15. The method according to any one of the preceding claims, since characterized in that to play the pauses in speech an artificial noise (x (k + 1)) by a noise gene rator is generated.

16. speech pause detection device ( 10 ) for performing the method according to one of the preceding claims,
with a summation element ( 12 ) in which a sum of data of at least one frame (Sk) is determined,
with a first digital filter ( 14 ) to which the sums are fed on successive frames (Sk) and which, taking into account the first adaptation function, determines a pulse value (P) which essentially reproduces the energy content of the noise within a frame (Sk),
with a second digital filter ( 16 ) to which the sums of successive frames are also fed and which, taking into account a second adaptation function, determines a background value (H) which essentially reproduces the mean energy content of the background noise within a frame (Sk), and
with an evaluation unit ( 18 ) which generates a signal (VAD = 0) for the presence of a pause when the pulse value (P) is less than the background value (H) plus a predetermined threshold value (S),
the first digital filter ( 14 ) having a first and a second processing branch,
the first processing branch connected in series has a first addition element ( 20 ), a multiplication element ( 22 ) and a second addition element ( 24 ) and also a delay element ( 26 ) following the second addition element ( 24 ), the output of which has the input of the first Addition element ( 20 ) and the input of the second addition element ( 24 ) is connected, and
the second processing branch connected in series an Additi onslied ( 28 ), the input of which is connected to the output of the delay element ( 26 ), and an adapter ( 30 ), whose output is connected to the input of the multiplication element ( 22 ).

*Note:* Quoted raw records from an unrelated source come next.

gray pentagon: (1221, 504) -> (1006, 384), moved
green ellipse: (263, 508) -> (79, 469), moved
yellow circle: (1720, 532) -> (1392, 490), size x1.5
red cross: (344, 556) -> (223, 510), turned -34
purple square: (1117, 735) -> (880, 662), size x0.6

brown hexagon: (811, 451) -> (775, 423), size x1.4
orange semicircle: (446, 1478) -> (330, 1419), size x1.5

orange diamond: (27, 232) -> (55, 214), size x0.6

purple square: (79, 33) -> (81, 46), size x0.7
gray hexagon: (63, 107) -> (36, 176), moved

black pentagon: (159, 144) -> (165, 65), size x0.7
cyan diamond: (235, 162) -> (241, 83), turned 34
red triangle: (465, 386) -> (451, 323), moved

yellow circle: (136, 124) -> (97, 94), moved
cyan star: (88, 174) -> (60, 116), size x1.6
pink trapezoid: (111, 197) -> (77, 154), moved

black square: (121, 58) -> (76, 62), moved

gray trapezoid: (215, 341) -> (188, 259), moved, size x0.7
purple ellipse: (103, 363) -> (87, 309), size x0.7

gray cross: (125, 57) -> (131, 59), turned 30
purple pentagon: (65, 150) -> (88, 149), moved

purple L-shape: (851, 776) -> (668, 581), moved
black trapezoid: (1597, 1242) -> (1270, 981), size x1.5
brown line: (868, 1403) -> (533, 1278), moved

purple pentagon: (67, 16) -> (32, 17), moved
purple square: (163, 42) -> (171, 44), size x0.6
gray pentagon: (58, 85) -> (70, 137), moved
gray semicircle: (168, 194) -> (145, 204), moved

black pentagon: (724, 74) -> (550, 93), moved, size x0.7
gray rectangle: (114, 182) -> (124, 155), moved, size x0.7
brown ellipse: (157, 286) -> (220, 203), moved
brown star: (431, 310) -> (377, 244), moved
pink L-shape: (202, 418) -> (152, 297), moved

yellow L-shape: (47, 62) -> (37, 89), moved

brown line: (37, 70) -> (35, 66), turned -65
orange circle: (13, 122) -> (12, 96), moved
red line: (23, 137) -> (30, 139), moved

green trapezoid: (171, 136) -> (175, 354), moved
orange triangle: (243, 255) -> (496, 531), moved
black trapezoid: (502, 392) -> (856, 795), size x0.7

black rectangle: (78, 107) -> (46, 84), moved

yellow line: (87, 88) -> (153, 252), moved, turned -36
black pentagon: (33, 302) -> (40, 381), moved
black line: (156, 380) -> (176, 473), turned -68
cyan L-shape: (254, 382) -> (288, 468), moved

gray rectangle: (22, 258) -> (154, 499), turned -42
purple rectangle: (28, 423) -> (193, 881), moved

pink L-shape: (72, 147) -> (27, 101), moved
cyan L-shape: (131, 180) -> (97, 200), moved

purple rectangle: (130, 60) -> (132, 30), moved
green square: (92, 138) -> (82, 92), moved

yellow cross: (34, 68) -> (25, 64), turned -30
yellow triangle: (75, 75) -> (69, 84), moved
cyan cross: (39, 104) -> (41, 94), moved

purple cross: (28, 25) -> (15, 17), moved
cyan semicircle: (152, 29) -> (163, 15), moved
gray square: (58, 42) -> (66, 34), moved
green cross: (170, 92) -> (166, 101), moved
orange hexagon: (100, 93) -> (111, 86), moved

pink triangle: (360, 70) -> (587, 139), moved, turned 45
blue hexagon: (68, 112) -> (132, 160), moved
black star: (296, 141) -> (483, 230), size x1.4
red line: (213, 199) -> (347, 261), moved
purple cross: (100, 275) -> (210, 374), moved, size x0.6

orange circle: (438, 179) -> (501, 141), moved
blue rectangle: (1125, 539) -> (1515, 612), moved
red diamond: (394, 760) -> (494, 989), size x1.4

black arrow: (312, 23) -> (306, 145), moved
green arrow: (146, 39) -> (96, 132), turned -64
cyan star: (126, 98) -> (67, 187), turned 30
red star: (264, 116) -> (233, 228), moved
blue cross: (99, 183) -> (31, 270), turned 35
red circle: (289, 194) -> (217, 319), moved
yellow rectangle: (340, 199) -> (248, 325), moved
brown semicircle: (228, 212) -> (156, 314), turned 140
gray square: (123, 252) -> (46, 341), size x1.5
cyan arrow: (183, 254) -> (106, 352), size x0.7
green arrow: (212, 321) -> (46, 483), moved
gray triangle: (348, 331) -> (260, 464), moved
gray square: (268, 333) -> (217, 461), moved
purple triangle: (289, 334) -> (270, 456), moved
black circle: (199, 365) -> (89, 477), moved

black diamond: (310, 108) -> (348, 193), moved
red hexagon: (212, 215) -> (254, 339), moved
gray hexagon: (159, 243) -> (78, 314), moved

17. speech pause detection device ( 10 ) for performing the method according to any one of claims 1-15,
with a summation element ( 12 ) in which a sum of data of at least one frame (Sk) is determined,
with a first digital filter ( 14 ) to which the sums are fed on successive frames (Sk) and which, taking into account the first adaptation function, determines a pulse value (P) which essentially reproduces the energy content of the noise within a frame (Sk),
with a second digital filter ( 16 ) to which the sums of successive frames are also fed and which, taking into account a second adaptation function, determines a background value (H) which essentially reproduces the mean energy content of the background noise within a frame (Sk), and
with an evaluation unit ( 18 ) which generates a signal (VAD = 0) for the presence of a pause when the pulse value (P) is less than the background value (H) plus a predetermined threshold value (S),
the first digital filter ( 14 ) having a first and a second processing branch,
the first processing branch connected in series has a first addition element ( 20 ), a multiplication element ( 22 ) and a second addition element ( 24 ) and also has a delay element ( 26 ), the output of which has the input of the first addition element ( 20 ) and the input of the second adder ( 24 ) is connected, and
the second processing branch connected in series an Additi onslied ( 28 ), the input of which is connected to the output of the delay element ( 26 ), and an adapter ( 30 ), whose output is connected to the input of the multiplication element ( 22 ).